AIM OF THE TASK:
Which lines of the records below contain the word "обработки"? Report each of them in full.

EXCERPTED RECORDS:
┌──

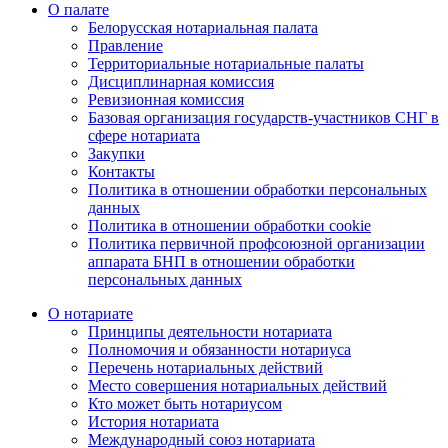
О палате
Белорусская нотариальная палата
Правление
Территориальные нотариальные палаты
Дисциплинарная комиссия
Ревизионная комиссия
Базовая организация государств-участников СНГ в
сфере нотариата
Закупки
Контакты
Политика в отношении обработки персональных
данных
Политика в отношении обработки cookie
Политика первичной профсоюзной организации
аппарата БНП в отношении обработки
персональных данных
О нотариате
Принципы деятельности нотариата
Полномочия и обязанности нотариуса
Перечень нотариальных действий
Место совершения нотариальных действий
Кто может быть нотариусом
История нотариата
Международный союз нотариата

└──

EXERCISE SOLUTION:
Политика в отношении обработки персональных
Политика в отношении обработки cookie
аппарата БНП в отношении обработки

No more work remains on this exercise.